I tried your example Dockerfile now and I was clearly wrong about build containers not using the same /tmp folder which is interesting sicne there is no mounted tmp so I guess the content is copied from container to container, but it worked on macOS (Docker Desktop) and Linux. Both Docker versions were 23.0.1.

Even if the tmp folder is kept it should not break any instruction.

I agree with you that something in /tmp should not break the build process.

My best guess that ssh-agent is setting up a process that survives reboot and that this interferes with the build. Deleting the folder out of /tmp breaks whatever ssh-agent was trying to do and so works as a hack solution to this problem.

A better approach would be for me to figure out what ssh-agent is doing well enough to stop it from setting itself up to do something after a reboot. I only need it for a one-off execution during build.

Thanks for your feedback.

I have used the same Dockerfile that you shared and it worked perfectly for me.
For me it seems like you had a non-printable character in the Dockerfile which caused problem only when it was the last before the next RUN instruction. Since the error message was “invalid argument” and it started with “failed to sovle” which is what Docker throws when it can’t find a file (sometimes the Dockerfile) it is not likely to be caused by a file inside a container.

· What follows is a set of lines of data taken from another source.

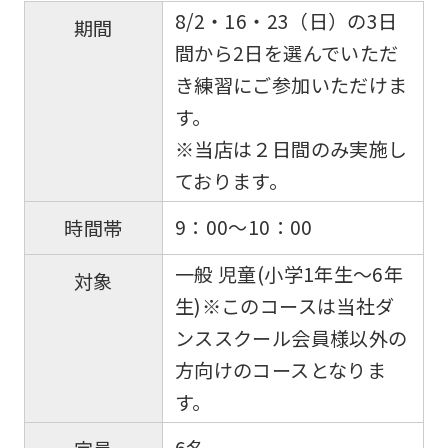
8/2・16・23（日）の3日
期間
間から2日を選んでいただ
き練習にご参加いただけま
す。
※当店は２日間のみ実施し
ております。
9：00～10：00
時間帯
一般 児童(小学1年生〜6年
対象
生)※このコースは当社ダ
ンススクール会員様以外の
方向けのコースとなりま
す。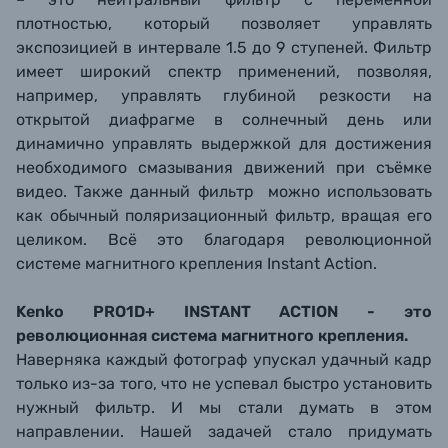
плотностью, который позволяет управлять
экспозицией в интервале 1.5 до 9 ступеней. Фильтр
имеет широкий спектр применений, позволяя,
например, управлять глубиной резкости на
открытой диафрагме в солнечный день или
динамично управлять выдержкой для достижения
необходимого смазывания движений при съёмке
видео. Также данный фильтр можно использовать
как обычный поляризационный фильтр, вращая его
целиком. Всё это благодаря революционной
системе магнитного крепления
I
nstant
A
ction
.
Kenko PRO1D+ INSTANT ACTION - это
революционная система магнитного крепления.
Наверняка каждый фотограф упускал удачный кадр
только из-за того, что не успевал быстро установить
нужный фильтр. И мы стали думать в этом
направлении. Нашей задачей стало придумать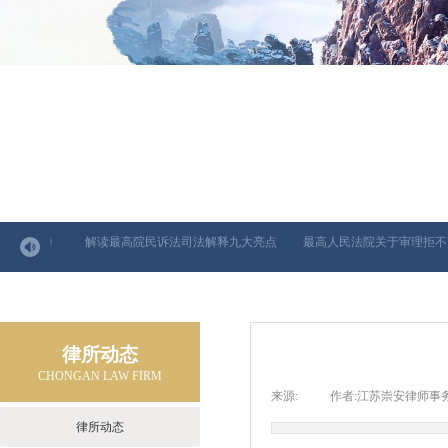
暴力法》
解读最高院民诉法司法解释九大亮点
最高人民法院关于审理拒不支
律所动态
CHONGAN LAW FIRM
来源:
|
作者:
江苏崇安律师事
律所动态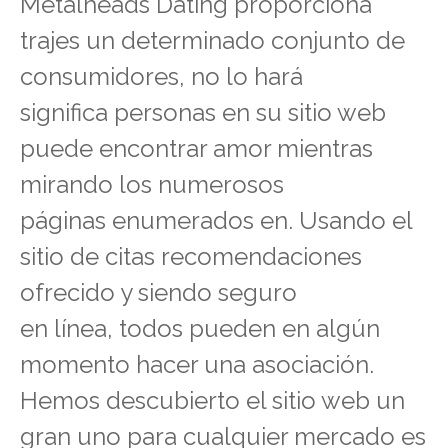
Metalheads Dating proporciona
trajes un determinado conjunto de
consumidores, no lo hará
significa personas en su sitio web
puede encontrar amor mientras
mirando los numerosos
páginas enumerados en. Usando el
sitio de citas recomendaciones
ofrecido y siendo seguro
en línea, todos pueden en algún
momento hacer una asociación.
Hemos descubierto el sitio web un
gran uno para cualquier mercado es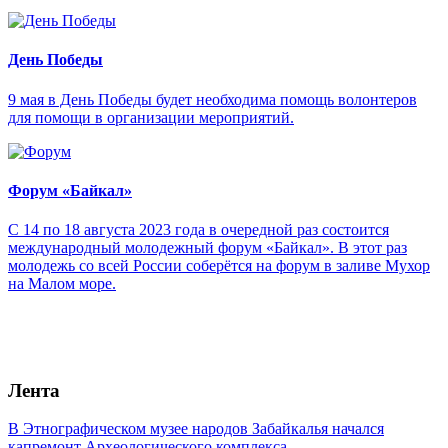
День Победы
9 мая в День Победы будет необходима помощь волонтеров
для помощи в организации мероприятий.
Форум «Байкал»
С 14 по 18 августа 2023 года в очередной раз состоится
международный молодежный форум «Байкал». В этот раз
молодежь со всей России соберётся на форум в заливе Мухор
на Малом море.
Лента
В Этнографическом музее народов Забайкалья начался
капремонт Археологического комплекса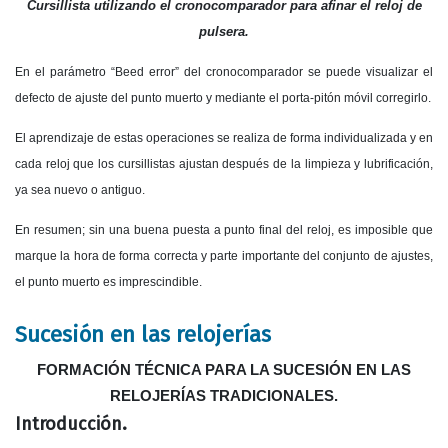
Cursillista utilizando el cronocomparador para afinar el reloj de
pulsera.
En el parámetro “Beed error” del cronocomparador se puede visualizar el
defecto de ajuste del punto muerto y mediante el porta-pitón móvil corregirlo.
El aprendizaje de estas operaciones se realiza de forma individualizada y en
cada reloj que los cursillistas ajustan después de la limpieza y lubrificación,
ya sea nuevo o antiguo.
En resumen; sin una buena puesta a punto final del reloj, es imposible que
marque la hora de forma correcta y parte importante del conjunto de ajustes,
el punto muerto es imprescindible.
Sucesión en las relojerías
FORMACIÓN TÉCNICA PARA LA SUCESIÓN EN LAS
RELOJERÍAS TRADICIONALES.
Introducción.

Try to change this instruction

RUN ssh-agent sh -c 'uname -a' && \
    uname -a && \
    rm -rf /tmp/ssh-*

to this

RUN ssh-agent sh -c 'uname -a' && \
    uname -a && \
    whoami

Since the container is not “booting” and only one process starts in each build layer without the processess that ran in previous layers, ssh agent could hardly cause the issue unless there is something going on that I have never heard of, which wouldn’t be a miracle and I almost hope it is the case so I could learn something new. However, if ssh agent was the reason, I think I should have get the same error.

I tried building the image on a new docker installation running the default overlay2 storage driver.

The build succeeded.

When I switched the storage driver to the old overlay and restarted docker, the build failed.

I switched back to overlay2, restarted docker, and the build succeeded. I was careful to remove any residual containers and images before each attempt.

So it would seem to be some issue with the overlay driver. When I have a chance I plan on migrating the older system where I was working and first had problems to overlay2.

1 Like

Still weird, but at least you figured out that it is related to the storage driver. Thanks for the update!